--- DATA EXTRACTS Enclosed Below ---

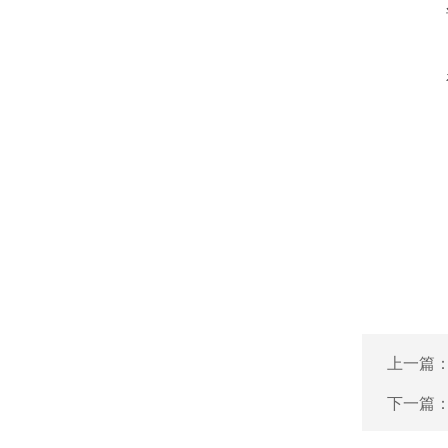
上一篇
下一篇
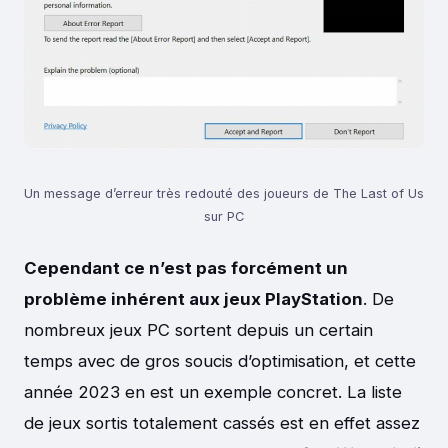
Un message d’erreur très redouté des joueurs de The Last of Us
sur PC
Cependant ce n’est pas forcément un
problème inhérent aux jeux PlayStation
. De
nombreux jeux PC sortent depuis un certain
temps avec de gros soucis d’optimisation, et cette
année 2023 en est un exemple concret. La liste
de jeux sortis totalement cassés est en effet assez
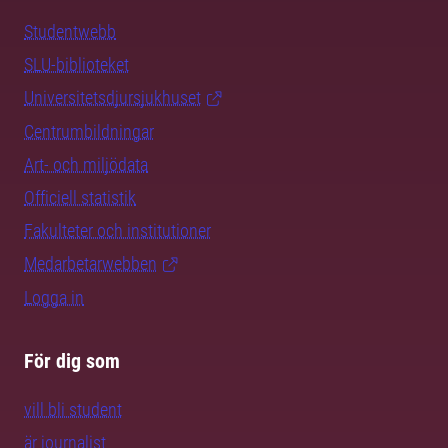
Studentwebb
SLU-biblioteket
Universitetsdjursjukhuset
Centrumbildningar
Art- och miljödata
Officiell statistik
Fakulteter och institutioner
Medarbetarwebben
Logga in
För dig som
vill bli student
är journalist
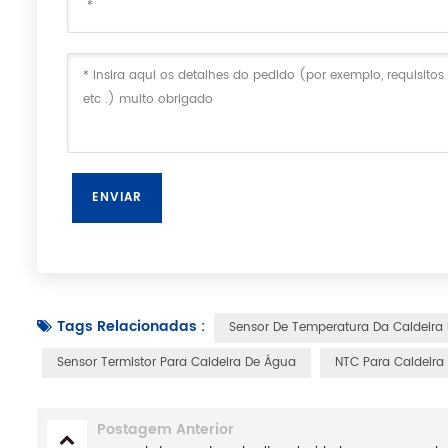
Tags Relacionadas :
Sensor De Temperatura Da Caldeira
Sensor Termistor Para Caldeira De Água
NTC Para Caldeira
Postagem Anterior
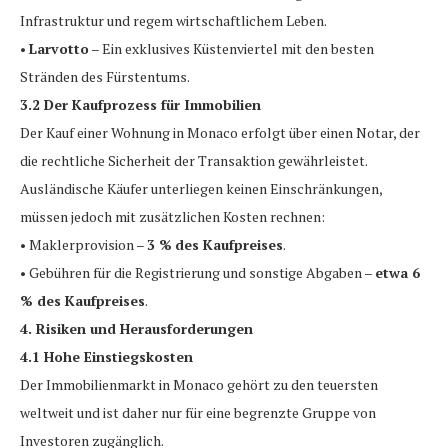
Infrastruktur und regem wirtschaftlichem Leben.
•
Larvotto
– Ein exklusives Küstenviertel mit den besten
Stränden des Fürstentums.
3.2 Der Kaufprozess für Immobilien
Der Kauf einer Wohnung in Monaco erfolgt über einen Notar, der
die rechtliche Sicherheit der Transaktion gewährleistet.
Ausländische Käufer unterliegen keinen Einschränkungen,
müssen jedoch mit zusätzlichen Kosten rechnen:
• Maklerprovision –
3 %
des Kaufpreises
.
• Gebühren für die Registrierung und sonstige Abgaben –
etwa 6
% des Kaufpreises
.
4. Risiken und Herausforderungen
4.1 Hohe Einstiegskosten
Der Immobilienmarkt in Monaco gehört zu den teuersten
weltweit und ist daher nur für eine begrenzte Gruppe von
Investoren zugänglich.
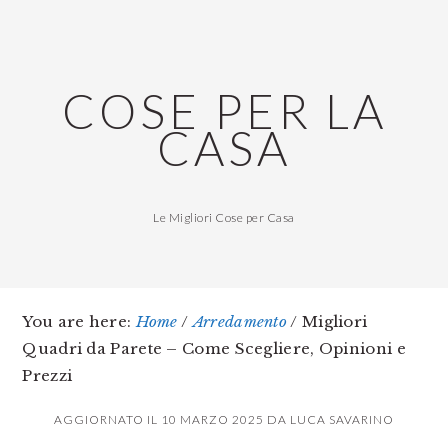
Skip
Skip
Skip
to
to
to
main
primary
footer
COSE PER LA
content
sidebar
CASA
Le Migliori Cose per Casa
You are here:
Home
/
Arredamento
/
Migliori
Quadri da Parete – Come Scegliere, Opinioni e
Prezzi
AGGIORNATO IL
10 MARZO 2025
DA
LUCA SAVARINO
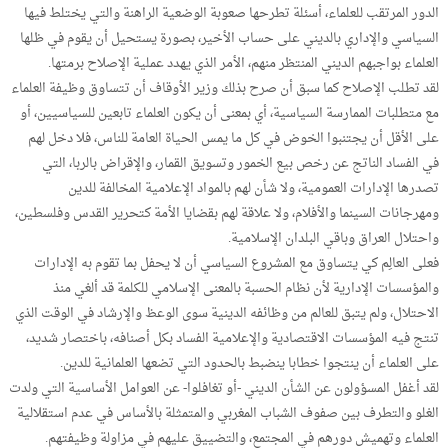
الدور المرتقب للعلماء، أسئلة تطرحها صعوبة الوضعية الراهنة والتي يختلط فيها
السياسي والإداري بالديني على حساب الأخير، بصورة يستحيل أن يقوم في ظلها
العلماء بواجبهم الديني المنتظر منهم، الأمر الذي يهدد عملية الإصلاح برمتها.
لقد تطلب الإصلاح كما سبق أن صرح بذلك وزير الأوقاف أن تتساوق وظيفة العلماء
مع متطلبات الممارسة السياسية، أي بمعنى أن يكون العلماء تابعين للسياسيين، أو
على الأقل أن يجتنبوا الخوض في كل ما يمس الحياة العامة للناس، فلا دخل لهم
في الفساد الناتج عن رخص بيع الخمور وتسويق القمار، والإقراض بالربا، التي
تصدرها الإدارات العمومية، ولا شأن لهم بالمواد الإعلامية المخالفة للدين
ومهرجانات السينما والأفلام، ولا علاقة لهم بقضايا الأمة كتحرير القدس وفلسطين،
واحتلال العراق وباقي البلدان الإسلامية.
فعلى العالِم كي يتساوق مع المشروع السياسي أن لا يحفل بما تقوم به الإدارات
والمؤسسات الإدارية لأن نظام الحسبة بالمعنى الإسلامي للكلمة قد ألغي منذ
الاحتلال، ولم يتبق للعالم من وظائفه الدينية سوى الوعظ والإرشاد في الوقت الذي
تنتج فيه المؤسسات الاقتصادية والإعلامية الفساد بكل أصنافه، باختصار شديد،
على العلماء أن ينتجوا خطابا ينضبط بالحدود التي تضعها العلمانية للدين.
لقد أغفل المسؤولون عن الشأن الديني -أو تغافلوا- عن العوامل الأساسية التي ولدت
الغلو والتطرف بين صفوف الشباب المغربي والمتمثلة بالأساس في عدم استقلالية
العلماء وتهميش دورهم في المجتمع، والتضييق عليهم في مزاولة وظيفتهم.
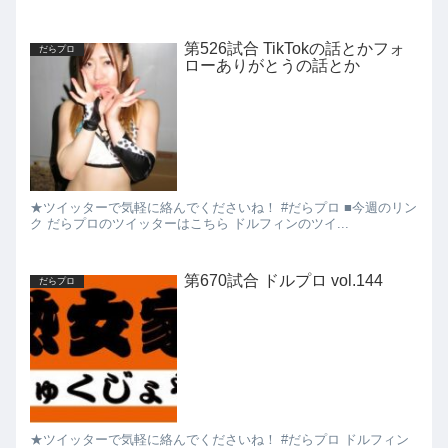
第526試合 TikTokの話とかフォ
だらプロ
ローありがとうの話とか
★ツイッターで気軽に絡んでくださいね！ #だらプロ ■今週のリン
ク だらプロのツイッターはこちら ドルフィンのツイ...
第670試合 ドルプロ vol.144
だらプロ
★ツイッターで気軽に絡んでくださいね！ #だらプロ ドルフィン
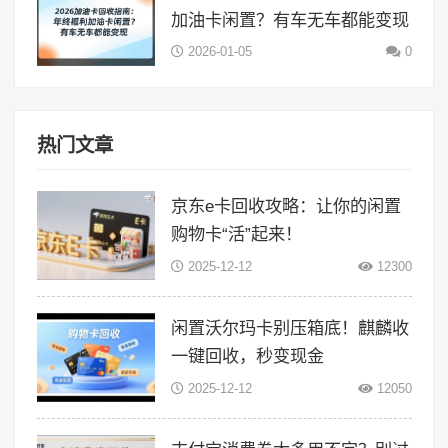
加油卡闲置？有车无车都能变现
2026-01-05
0
热门文章
京东e卡回收攻略：让你的闲置
购物卡“活”起来！
2025-12-12
12300
闲置沃尔玛卡别压箱底！麒麟收
一键回收，秒变现金
2025-12-12
12050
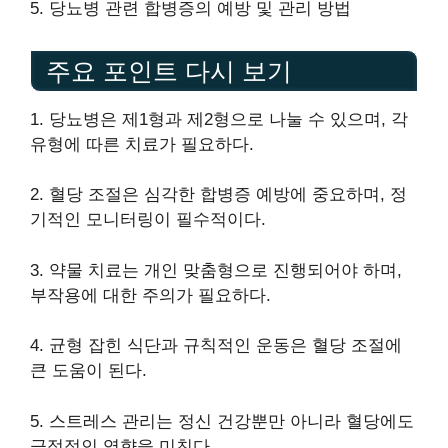
5. 당뇨병 관련 합병증의 예방 및 관리 방법
주요 포인트 다시 보기
1. 당뇨병은 제1형과 제2형으로 나눌 수 있으며, 각
유형에 따른 치료가 필요하다.
2. 혈당 조절은 심각한 합병증 예방에 중요하며, 정
기적인 모니터링이 필수적이다.
3. 약물 치료는 개인 맞춤형으로 진행되어야 하며,
부작용에 대한 주의가 필요하다.
4. 균형 잡힌 식단과 규칙적인 운동은 혈당 조절에
큰 도움이 된다.
5. 스트레스 관리는 정신 건강뿐만 아니라 혈당에도
긍정적인 영향을 미친다.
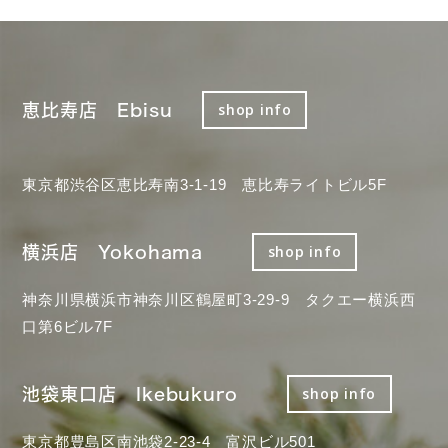
恵比寿店 Ebisu
shop info
東京都渋谷区恵比寿南3-1-19 恵比寿ライトビル5F
横浜店 Yokohama
shop info
神奈川県横浜市神奈川区鶴屋町3-29-9 タクエー横浜西
口第6ビル7F
池袋東口店 Ikebukuro
shop info
東京都豊島区南池袋2-23-4 富沢ビル501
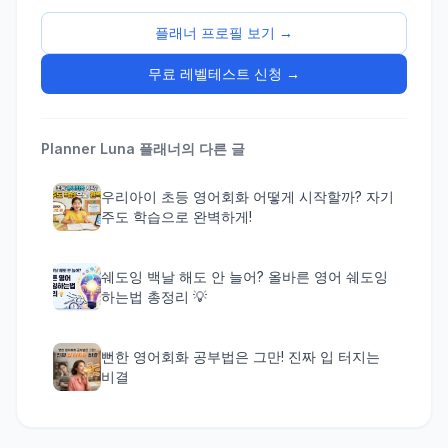
플래너 프로필 보기 →
무료 레벨테스트 신청 →
Planner Luna
플래너의 다른 글
우리아이 초등 영어회화 어떻게 시작할까? 자기
주도 학습으로 완벽하게!
쉐도잉 백날 해도 안 늘어? 올바른 영어 쉐도잉
하는법 총정리 💡
뻔한 영어회화 공부법은 그만! 진짜 입 터지는
비결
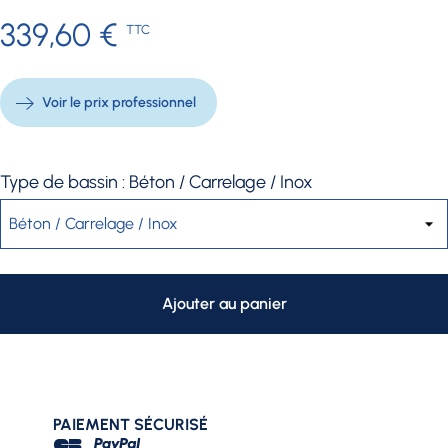
339,60 €
TTC
Voir le prix professionnel
Type de bassin : Béton / Carrelage / Inox
Ajouter au panier
PAIEMENT SÉCURISÉ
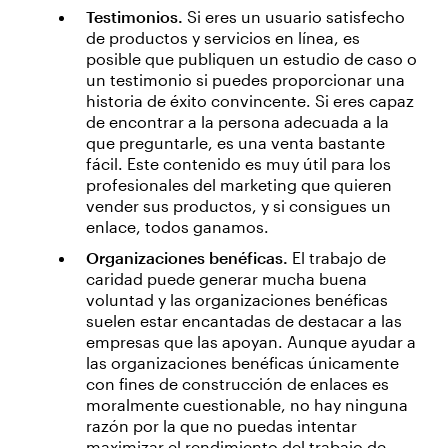
Testimonios.
Si eres un usuario satisfecho
de productos y servicios en línea, es
posible que publiquen un estudio de caso o
un testimonio si puedes proporcionar una
historia de éxito convincente. Si eres capaz
de encontrar a la persona adecuada a la
que preguntarle, es una venta bastante
fácil. Este contenido es muy útil para los
profesionales del marketing que quieren
vender sus productos, y si consigues un
enlace, todos ganamos.
Organizaciones benéficas.
El trabajo de
caridad puede generar mucha buena
voluntad y las organizaciones benéficas
suelen estar encantadas de destacar a las
empresas que las apoyan. Aunque ayudar a
las organizaciones benéficas únicamente
con fines de construcción de enlaces es
moralmente cuestionable, no hay ninguna
razón por la que no puedas intentar
maximizar el rendimiento del trabajo de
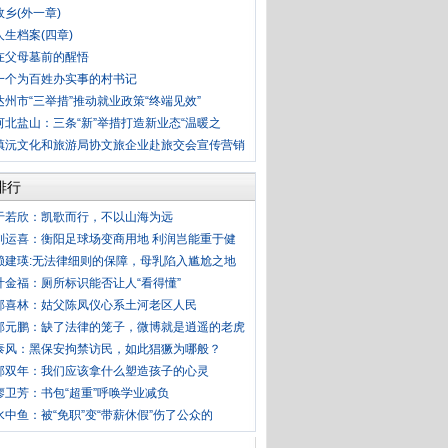
故乡(外一章)
人生档案(四章)
在父母墓前的醒悟
一个为百姓办实事的村书记
达州市“三举措”推动就业政策“终端见效”
河北盐山：三条“新”举措打造新业态“温暖之
镇沅文化和旅游局协文旅企业赴旅交会宣传营销
排行
于若欣：凯歌而行，不以山海为远
刘运喜：衡阳足球场变商用地 利润岂能重于健
赖建瑛:无法律细则的保障，母乳陷入尴尬之地
叶金福：厕所标识能否让人“看得懂”
郭喜林：姑父陈凤仪心系土河老区人民
郭元鹏：缺了法律的笼子，微博就是逍遥的老虎
泰风：黑保安拘禁访民，如此猖獗为哪般？
郭双年：我们应该拿什么塑造孩子的心灵
廖卫芳：书包“超重”呼唤学业减负
水中鱼：被“免职”变“带薪休假”伤了公众的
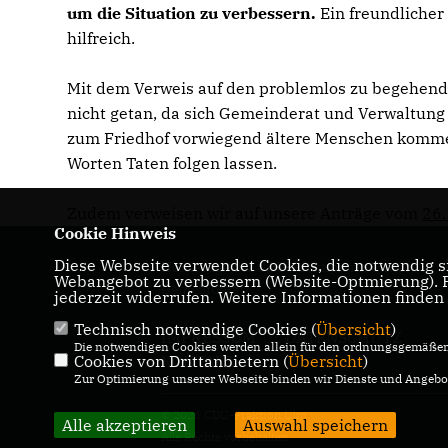
um die Situation zu verbessern.
Ein freundlicher
hilfreich.
Mit dem Verweis auf den problemlos zu begehende
nicht getan, da sich Gemeinderat und Verwaltung
zum Friedhof vorwiegend ältere Menschen kommen 
Worten Taten folgen lassen.
Zudem verweisen wir auf unsere Anträge vom
26.
Cookie Hinweis
Diese Webseite verwendet Cookies, die notwendig si
Homepage der CDU-Fraktion im Ulmer
Webangebot zu verbessern (Website-Optmierung). Fü
Gemeinderat
jederzeit widerrufen. Weitere Informationen finden
Technisch notwendige Cookies (
Übersicht
)
IMPRESSUM
DATENSCHUTZ
Die notwendigen Cookies werden allein für den ordnungsgemäßen 
Cookies von Drittanbietern (
KONTAKT
Übersicht
)
Zur Optimierung unserer Webseite binden wir Dienste und Angebot
© 2026 CDU-Fraktion Ulm
Alle akzeptieren
Auswahl speichern
Alle Rechte vorbehalten.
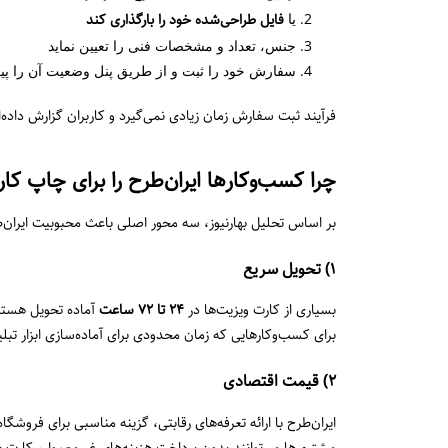
یا
فایل طراحی‌شده خود را بارگذاری کند
جنس، تعداد و مشخصات فنی را تعیین نماید
سفارش خود را ثبت و از طریق پنل وضعیت آن را پیگ
فرآیند ثبت سفارش زمان زیادی نمی‌گیرد و کاربران گزارش داد
چرا کسب‌وکارها ایران‌طرح را برای چاپ ک
بر اساس تحلیل بهارنیوز، سه محور اصلی باعث محبوبیت ایران
۱) تحویل سریع
بسیاری از کارت ویزیت‌ها در
۲۴ تا ۷۲ ساعت
آماده تحویل هستن
برای کسب‌وکارهایی که زمان محدودی برای آماده‌سازی ابزار ت
۲) قیمت اقتصادی
ایران‌طرح با ارائه تعرفه‌های رقابتی، گزینه مناسبی برای فرو
مشتری‌ها می‌توانند بدون پرداخت هزینه‌های غیرمعمول، کارت ب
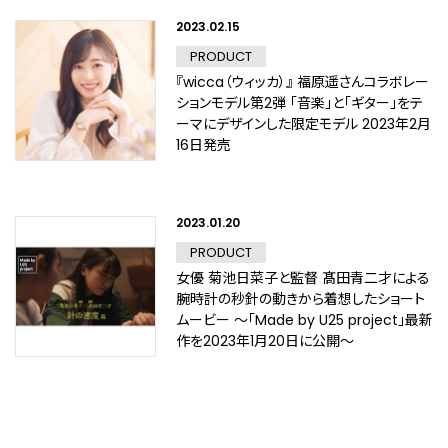
2023.02.15
PRODUCT
『wicca（ウィッカ）』 福原遥さんコラボレー
ションモデル第2弾 「音楽」と「ギター」をテ
ーマにデザインした限定モデル 2023年2月
16日発売
2023.01.20
PRODUCT
女優 菊池日菜子と監督 髙田青二才による
腕時計の秒針の動きから着想したショート
ムービー ～「Made by U25 project」最新
作を2023年1月20日に公開～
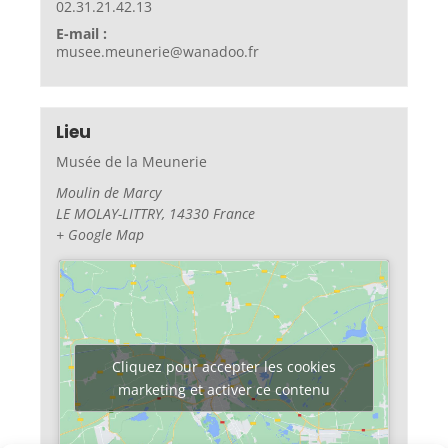
02.31.21.42.13
E-mail :
musee.meunerie@wanadoo.fr
Lieu
Musée de la Meunerie
Moulin de Marcy
LE MOLAY-LITTRY
,
14330
France
+ Google Map
Cliquez pour accepter les cookies
marketing et activer ce contenu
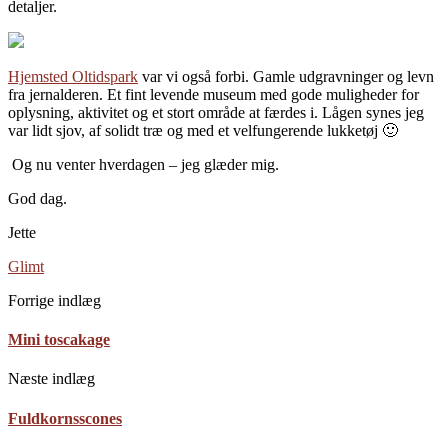
detaljer.
Hjemsted Oltidspark
var vi også forbi. Gamle udgravninger og levn
fra jernalderen. Et fint levende museum med gode muligheder for
oplysning, aktivitet og et stort område at færdes i. Lågen synes jeg
var lidt sjov, af solidt træ og med et velfungerende lukketøj 🙂
Og nu venter hverdagen – jeg glæder mig.
God dag.
Jette
Glimt
Forrige indlæg
Mini toscakage
Næste indlæg
Fuldkornsscones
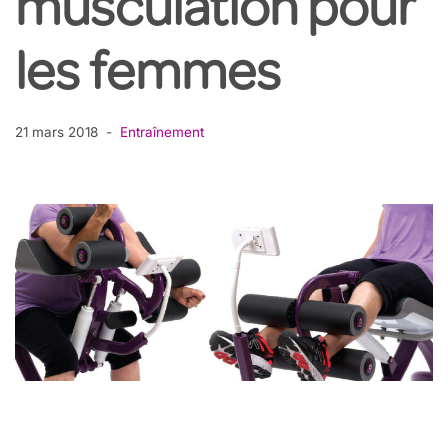
musculation pour
les femmes
21 mars 2018
Entraînement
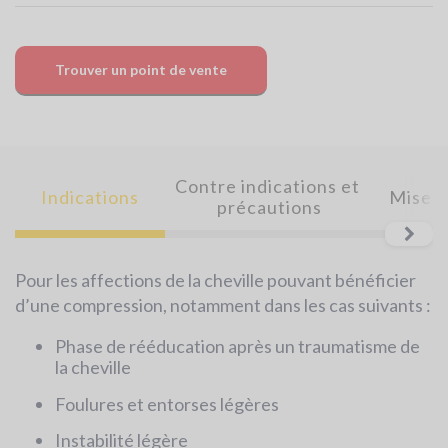
Trouver un point de vente
Contre indications et 
Indications
Mise e
précautions
Pour les affections de la cheville pouvant bénéficier
Le
d’une compression, notamment dans les cas suivants :
p
i
Phase de rééducation après un traumatisme de
la cheville
P
Foulures et entorses légères
Instabilité légère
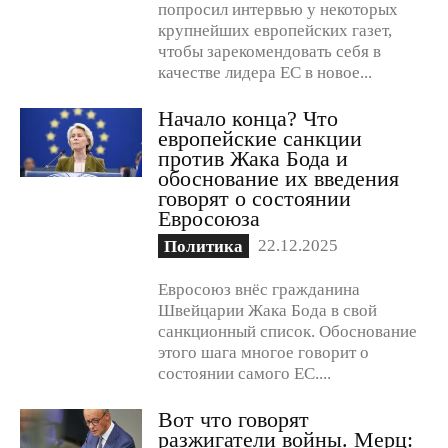
попросил интервью у некоторых
крупнейших европейских газет,
чтобы зарекомендовать себя в
качестве лидера ЕС в новое...
Начало конца? Что
европейские санкции
против Жака Бода и
обоснование их введения
говорят о состоянии
Евросоюза
22.12.2025
Политика
Евросоюз внёс гражданина
Швейцарии Жака Бода в свой
санкционный список. Обоснование
этого шага многое говорит о
состоянии самого ЕС....
Вот что говорят
разжигатели войны. Мерц:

--- End of Enclosed DATA EXTRACTS ---

WHAT TO WORK ON: What should be set down is every line from the opening of the records through the line that contains "4. Risiken und Herausforderungen", exactly, with pictures left out.

ANSWER TO THIS TASK:
上一篇
下一篇
Un message d’erreur très redouté des joueurs de The Last of Us
sur PC
Cependant ce n’est pas forcément un
problème inhérent aux jeux PlayStation
. De
nombreux jeux PC sortent depuis un certain
temps avec de gros soucis d’optimisation, et cette
année 2023 en est un exemple concret. La liste
de jeux sortis totalement cassés est en effet assez
Studentwebb
SLU-biblioteket
Universitetsdjursjukhuset
Centrumbildningar
Art- och miljödata
Officiell statistik
Fakulteter och institutioner
Medarbetarwebben
Logga in
För dig som
vill bli student
är journalist
Tags Relacionadas :
Sensor De Temperatura Da Caldeira
Sensor Termistor Para Caldeira De Água
NTC Para Caldeira
Postagem Anterior
Infrastruktur und regem wirtschaftlichem Leben.
•
Larvotto
– Ein exklusives Küstenviertel mit den besten
Stränden des Fürstentums.
3.2 Der Kaufprozess für Immobilien
Der Kauf einer Wohnung in Monaco erfolgt über einen Notar, der
die rechtliche Sicherheit der Transaktion gewährleistet.
Ausländische Käufer unterliegen keinen Einschränkungen,
müssen jedoch mit zusätzlichen Kosten rechnen:
• Maklerprovision –
3 %
des Kaufpreises
.
• Gebühren für die Registrierung und sonstige Abgaben –
etwa 6
% des Kaufpreises
.
4. Risiken und Herausforderungen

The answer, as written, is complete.